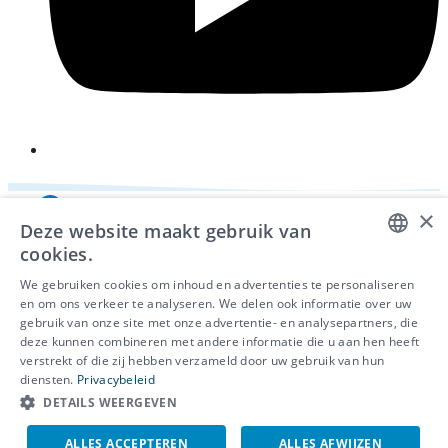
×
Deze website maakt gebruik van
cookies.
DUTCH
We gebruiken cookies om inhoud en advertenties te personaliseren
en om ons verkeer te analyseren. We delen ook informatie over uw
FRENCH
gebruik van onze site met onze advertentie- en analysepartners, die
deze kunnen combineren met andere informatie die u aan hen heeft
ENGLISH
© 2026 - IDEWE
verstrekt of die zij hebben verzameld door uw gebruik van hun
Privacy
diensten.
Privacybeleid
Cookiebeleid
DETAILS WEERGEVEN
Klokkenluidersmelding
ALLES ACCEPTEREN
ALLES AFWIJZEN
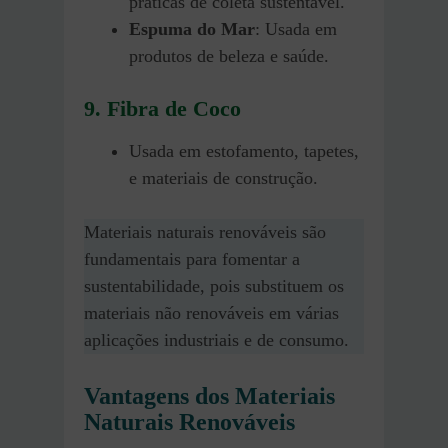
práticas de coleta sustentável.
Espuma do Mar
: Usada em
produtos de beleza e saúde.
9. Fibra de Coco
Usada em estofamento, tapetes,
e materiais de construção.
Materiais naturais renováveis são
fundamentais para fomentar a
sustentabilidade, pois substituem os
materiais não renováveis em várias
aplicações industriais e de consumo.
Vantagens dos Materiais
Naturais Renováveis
---
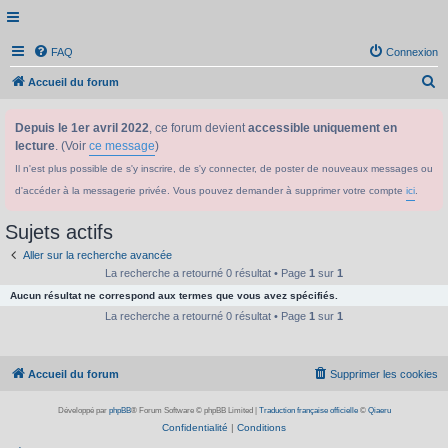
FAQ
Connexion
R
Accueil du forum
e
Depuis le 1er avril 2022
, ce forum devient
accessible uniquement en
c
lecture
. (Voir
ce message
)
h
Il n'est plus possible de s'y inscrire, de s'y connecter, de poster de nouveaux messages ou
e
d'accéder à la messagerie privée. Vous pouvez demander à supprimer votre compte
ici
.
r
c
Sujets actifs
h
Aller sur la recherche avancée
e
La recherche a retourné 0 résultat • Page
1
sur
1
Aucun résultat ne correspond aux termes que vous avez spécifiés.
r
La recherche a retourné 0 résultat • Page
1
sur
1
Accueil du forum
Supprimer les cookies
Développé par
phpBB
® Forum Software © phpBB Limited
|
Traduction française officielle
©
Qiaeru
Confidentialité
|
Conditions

## What this task involves
Filter the records above down to the lines that hold the string "Usada".

## Your solution
: Usada em
Usada em estofamento, tapetes,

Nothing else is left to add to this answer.